Looking Back with Aurore Eaton: The Cornish Equal Suffrage League takes action
By AURORE EATON
THE STRUGGLE for equal voting rights for women began in the mid-19th century and concluded with the ratification of the 19th Amendment to the United States Constitution on Aug. 18, 1920. New Hampshire played a significant role in this epic struggle.
During the decades leading up to ratification, the issue of voting rights for women was a hotly contested subject in New Hampshire, both in households and in the public arena. Many women’s suffrage groups were established in the state to press for equality in the voting booth. The Cornish Equal Suffrage League was one of the later groups to be organized. It was founded at a meeting in the Plainfield Town Hall in November 1911 as an auxiliary of the New Hampshire Woman Suffrage Association. By Dec. 1, 1911, it counted 68 members.
The league was notable for its association with the famous Cornish Colony. The Colony was an informal community of artists, writers, and other creative people who lived (either part- or full-time) in the towns of Cornish and Plainfield in western New Hampshire. Most of these people came to New Hampshire from New York City, Washington, D.C., Chicago, and other major cities, where they maintained important social, business and political connections.
Not all of the Cornish Equal Suffrage League’s members were Cornish “colonists,” but many of the most active ones were. These included its president, Juliet Barrett Rublee. Juliet was an influential figure who espoused liberal causes throughout her life. Her husband, George Rublee, also joined the league. He was a prominent attorney and powerful political advisor who was involved in Progressive Republican politics in New Hampshire and on the national stage. Juliet was honored to be the Grand Marshal for the massive parade organized by the Congressional Union for Woman Suffrage that took place on May 9, 1914, in Washington, D.C.
The Cornish organization’s vice president was the writer, poet and editor, Witter Bynner. He had been active in the women’s suffrage movement before the league was founded. As he wrote in his journal, he believed that “Every artifice of inequality and privilege must be broken down.” Witter led the male marchers in the giant equal suffrage parade in New York City on May 6, 1911, and he later traveled around New Hampshire to speak on the suffrage cause.

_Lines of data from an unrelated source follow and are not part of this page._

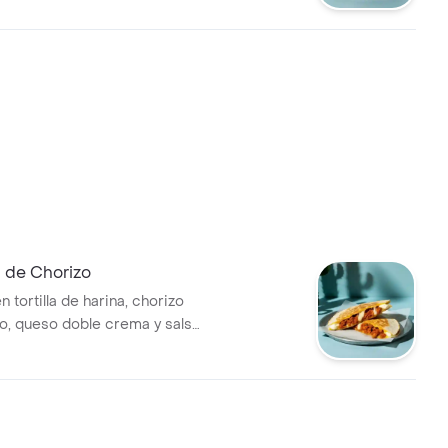
 de Chorizo
n tortilla de harina, chorizo
o, queso doble crema y salsa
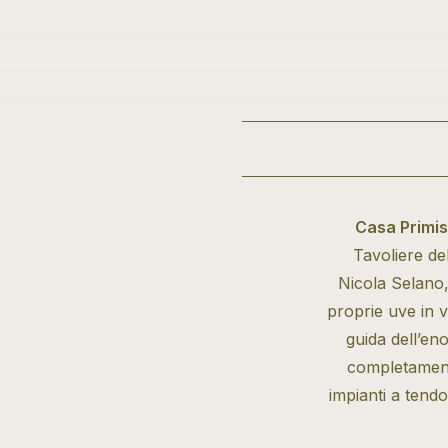
Casa Primis
Tavoliere del
Nicola Selano,
proprie uve in v
guida dell’en
completamente
impianti a tendo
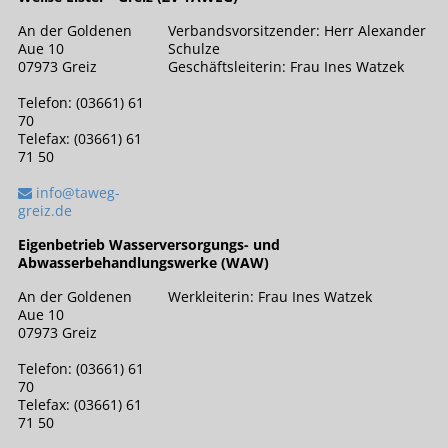
An der Goldenen
Verbandsvorsitzender: Herr Alexander
Aue 10
Schulze
07973 Greiz
Geschäftsleiterin: Frau Ines Watzek
Telefon: (03661) 61
70
Telefax: (03661) 61
71 50
info@taweg-
greiz.de
Eigenbetrieb Wasserversorgungs- und
Abwasserbehandlungswerke (WAW)
An der Goldenen
Werkleiterin: Frau Ines Watzek
Aue 10
07973 Greiz
Telefon: (03661) 61
70
Telefax: (03661) 61
71 50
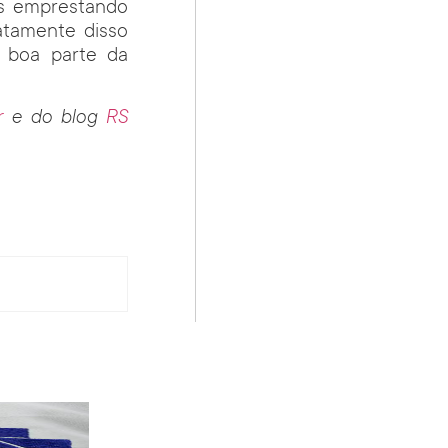
as emprestando
atamente disso
e boa parte da
or
e do blog
RS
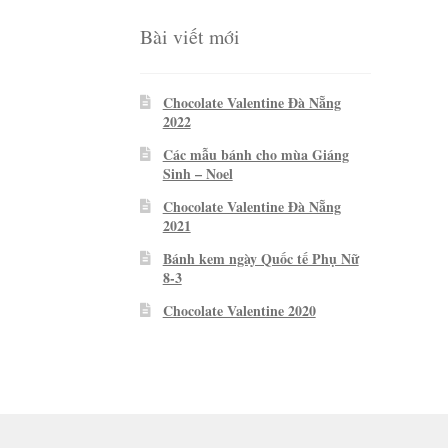
Bài viết mới
Chocolate Valentine Đà Nẵng
2022
Các mẫu bánh cho mùa Giáng
Sinh – Noel
Chocolate Valentine Đà Nẵng
2021
Bánh kem ngày Quốc tế Phụ Nữ
8-3
Chocolate Valentine 2020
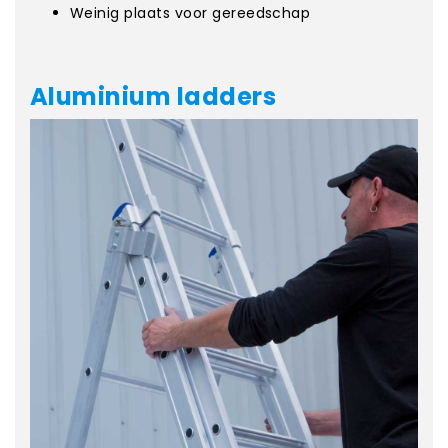
Weinig plaats voor gereedschap
Aluminium ladders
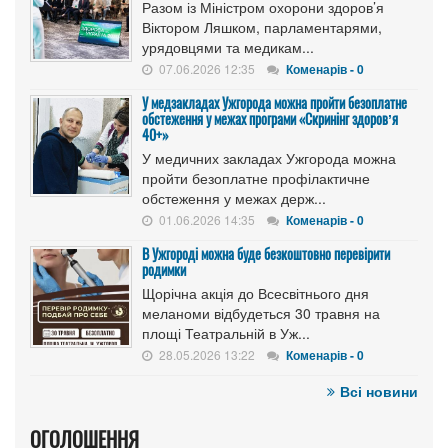
Разом із Міністром охорони здоров’я
Віктором Ляшком, парламентарями,
урядовцями та медикам...
07.06.2026 12:35
Коменарів - 0
У медзакладах Ужгорода можна пройти безоплатне
обстеження у межах програми «Скринінг здоровʼя
40+»
У медичних закладах Ужгорода можна
пройти безоплатне профілактичне
обстеження у межах держ...
01.06.2026 14:35
Коменарів - 0
В Ужгороді можна буде безкоштовно перевірити
родимки
Щорічна акція до Всесвітнього дня
меланоми відбудеться 30 травня на
площі Театральній в Уж...
28.05.2026 13:22
Коменарів - 0
Всі новини
ОГОЛОШЕННЯ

The organization’s treasurer was Mabel Harlakenden Churchill. She was the wife of the best-selling novelist Winston Churchill, who was a leader among the Progressive Republicans in New Hampshire. Other Cornish Colony members who were active in the league were Adeline Pond Adams, a biographer and poet; journalist Philip Littell and his wife Fanny; landscape architect Rose Standish Nichols; and the illustrator Maxfield Parrish, his wife Lydia, and his aunt, the sculptor Anne Parrish. Anne was the organization’s corresponding secretary.
Another Cornish Equal Suffrage League member, Frances Duncan, participated in women’s suffrage rallies in New York and London. She was the first garden editor of Ladies Home Journal magazine. The painter Barry Faulkner, a native of Keene, was also a member of the league. He was a close friend of Homer Saint-Gaudens, son of the sculptor Augustus Saint-Gaudens, from their college days at Harvard. In 1942 Barry would paint the historical murals that adorn the Senate chambers in the New Hampshire State House. Homer, a writer on contemporary art, and his wife, the artist Carlota Dolley Saint-Gaudens, were members of the league, as was his uncle, Louis Saint-Gaudens, and wife Annetta Johnson Saint-Gaudens. Both Louis and Annetta were sculptors.
In the summers of 1913, 1914 and 1915, President Woodrow Wilson leased Winston Churchill’s Cornish property, Harlakenden House, as a vacation home. In July 1913 several suffragists, no doubt associated with the Cornish Equal Suffrage League, attempted to visit his wife, Ellen. Mrs. Wilson declined to let them into the house. She wrote to her husband in Washington, “(They) were extremely disappointed, of course, saying that they did not expect me to put myself on record for them, but it would ‘help them greatly for me just to receive them.’ Doubtless it would, for it would be considered putting myself on record!” President Wilson would be in office in 1920 when the 19th Amendment was ratified.